Re: ULP RISCV SPI Simulation Using Bit-banging

Postby MicroController » Sun Feb 02, 2025 6:33 pm

The fastest way to iterate over an array "via a pointer" is usually:

Code: Select all

static const unsigned int MY_ARRAY_NUM_ELEMENTS = sizeof(my_array)/sizeof(my_array[0]));

uint32_t* ptr = &my_array[0];
uint32_t* const end = ptr + MY_ARRAY_NUM_ELEMENTS;

do {
  ...
  *ptr = ...;
  ptr += 1;
} while (ptr < end);
(Though gcc sometimes decides to "optimize" this back to a for-loop with an explicit index.)
Unrolling the loop and using literals for subscripts is still faster.

And collecting (up to) 32 bits is fastest like

Code: Select all

uint32_t bits = 0;
do {
...
  bits = (bits << 1) | nextBit;
...
} while(...);

Honzik321
Posts: 52
Joined: Mon Apr 06, 2020 11:17 pm
Location: Czech Republic

Re: ULP RISCV SPI Simulation Using Bit-banging

Postby Honzik321 » Tue Feb 11, 2025 7:39 pm

Thank you for the tips! I tested all possibilities and combinations of data reading by uint8_t, uint16_t, and uint32_t types. Unfortunately, I couldn't achieve faster reading. Using a 32-bit array can speed up the process by approximately 10%, but at the cost of irregular bit lengths. I decided to stick with a uint8_t array and load data in 8-bit chunks. There is always a gap of approximately 9 µs between individual bytes, in which case the CLK for each byte is regular with a frequency of approximately 600 kHz.

DrMickeyLauer
Posts: 179
Joined: Sun May 22, 2022 2:42 pm

Re: ULP RISCV SPI Simulation Using Bit-banging

Postby DrMickeyLauer » Wed Feb 12, 2025 1:02 pm

Given the immense constraints of the RISCV ULP, if this works, I think this is quite an achievement! Is your code published anywhere? I'd like to take a look.

ESP_Sprite
Posts: 9985
Joined: Thu Nov 26, 2015 4:08 am

Re: ULP RISCV SPI Simulation Using Bit-banging

Postby ESP_Sprite » Thu Feb 13, 2025 1:58 am

At this level, you'd probably want to look at the assembly output as well; it will probably give you some more clues on how to optimize things.

Honzik321
Posts: 52
Joined: Mon Apr 06, 2020 11:17 pm
Location: Czech Republic

Re: ULP RISCV SPI Simulation Using Bit-banging

Postby Honzik321 » Sun Feb 23, 2025 10:41 am

Sorry for the late reply. At the moment, the achieved SPI transfer speed using bit-banging is sufficient for reading data from two SPI slave devices every 2 ms (500 samples per second). My original goal was 1 kSPS, but this will probably not be achievable.

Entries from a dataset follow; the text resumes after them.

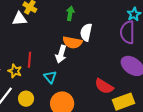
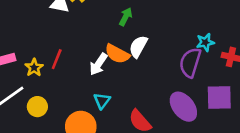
cyan triangle: (50, 77) -> (102, 101), moved

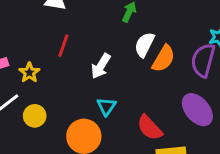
orange semicircle: (117, 54) -> (164, 59), moved, turned -85
red line: (57, 59) -> (63, 46), moved

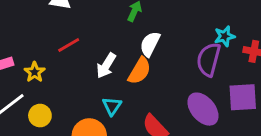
red line: (63, 46) -> (69, 45), turned 40
orange semicircle: (164, 59) -> (139, 71), moved

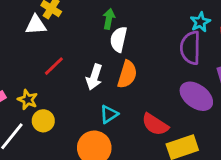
white semicircle: (150, 44) -> (119, 39), moved
cyan triangle: (112, 106) -> (109, 114), turned 36
yellow circle: (40, 116) -> (43, 121), moved

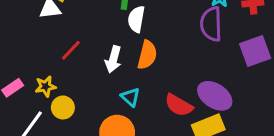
purple ellipse: (196, 96) -> (215, 96), moved
yellow star: (28, 100) -> (46, 86), turned -30
cyan triangle: (109, 114) -> (130, 97), turned -42

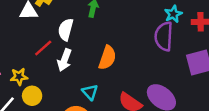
white semicircle: (136, 19) -> (66, 30), moved
white arrow: (113, 59) -> (64, 60), moved

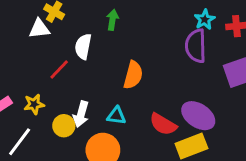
white arrow: (64, 60) -> (81, 114), moved
cyan triangle: (90, 92) -> (116, 116), turned -36
yellow circle: (32, 96) -> (64, 126), moved

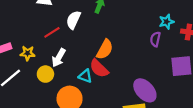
purple semicircle: (196, 46) -> (155, 39), size x0.6
white arrow: (81, 114) -> (59, 58), moved
red semicircle: (163, 124) -> (99, 68), moved

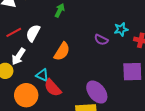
white semicircle: (73, 20) -> (33, 33), moved
purple semicircle: (155, 39) -> (101, 40), moved, turned -80
red semicircle: (99, 68) -> (53, 88), moved

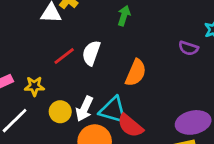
white arrow: (18, 56) -> (84, 109), moved
cyan triangle: (42, 75) -> (113, 110), size x1.5
purple ellipse: (97, 92) -> (193, 122), turned -55

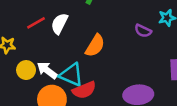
white arrow: (84, 109) -> (47, 70), turned 95
red semicircle: (130, 126) -> (84, 90), turned -70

Below, I am sending the complete code for the ULP coprocessor (created from the example project ULP => interrupts). I shifts the bits immediately when reading a byte and the DATA (MISO) is on pin 0, as this solution gave me the best results. It also didn’t matter whether I used a pointer or assigned data to an array using an index. Optimization didn't matter; `0s` or `02` gives the same result. The result is reading from two SPI slave devices into two ping-pong buffers of 1350 bytes each, allowing one buffer to be processed while the other is being filled with data.

/*
* SPDX-FileCopyrightText: 2023 Espressif Systems (Shanghai) CO LTD
*
* SPDX-License-Identifier: Unlicense OR CC0-1.0
*/
/* ULP RISC-V interrupts example

This example code is in the Public Domain (or CC0 licensed, at your option.)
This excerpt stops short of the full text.